Thursday, January 14, 2016

First Look ’16: Toponymy

Do not cry for the Perons, weep bitterly for Argentine architecture. It was not pretty, at least as practiced in the provincial Northwest in the early 1970s. Jonathan Perel will take the audience on a silent video excursion through four villages created as part of the government’s urbanization campaign to combat guerilla uprisings in Toponymy (trailer here), which screens during the 2016 edition of First Look at the Museum of the Moving Image in Astoria, Queens.

They were all designed and built by the national government and it shows. No private developer would ever do such ugly work. Of course, Perel’s narration and narrative-free approach does not do them any favors. After cherry picking still shots of the various government memorandum and schematics detailing their design, Perel gives viewers a tour of each Tucuman province village, consisting of sixty-eight snippets, lasting fifteen seconds each. Or so he says. In an attempt to pass for subversive, he reportedly changes up the plan without telling us. Nevertheless, the viewing experience remains the same.

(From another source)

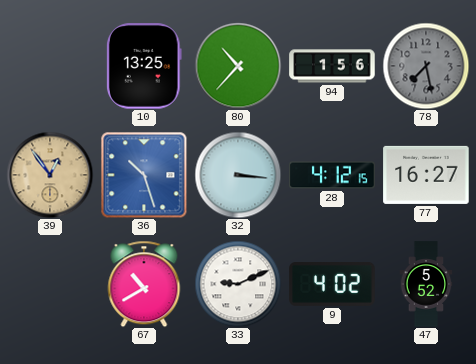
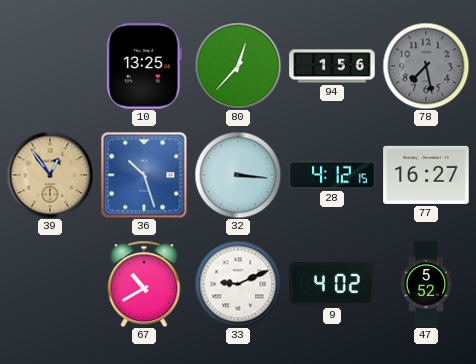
80: 10:37 -> 12:37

Toponymy takes its title from the study of place names, which is in fact apt. All four Tucuman villages are named after fallen military heroes. Somewhat ironically, Casa Soldier Maldonado looks like it has been kept up better than those named for Lieutenant Berdina, Captain Caceres, and Sergeant Moya, but it is a dubious distinction. Still, we cannot help noticing how much open space and greenery these towns have. Naturally, they are all laid out almost identically, with ugly entry arches, tree lined boulevards, and a central park. Frankly, the military’s Tucuman burgs would probably get high marks from the urban planning departments of most universities.

The problem with Perel’s approach is there is really nothing to tell us why these micro urban centers are so distressed, aside from the Dirty War and the recently dismissed government’s ruinous economic policies. The architecture looks shoddy and oppressive, but there is no reason why the residents still cannot thrive. Without more context, we are basically looking at a document dump, followed by the most depressing travelogues ever.

Perel is getting likened to Heinz Emigholz’s wordless architectural documentaries, but at least films like Perret in France and Algeria takes us inside visually stimulating buildings. In contrast, Perel does not give viewers much to engage with, especially if they are not fully cognizant of his ideological and aesthetic conceptions coming in. For an extremely narrow, self-selecting, and defiantly pretentious audience only, Toponymy screens Sunday (1/17), as part of this year’s First Look at MoMI.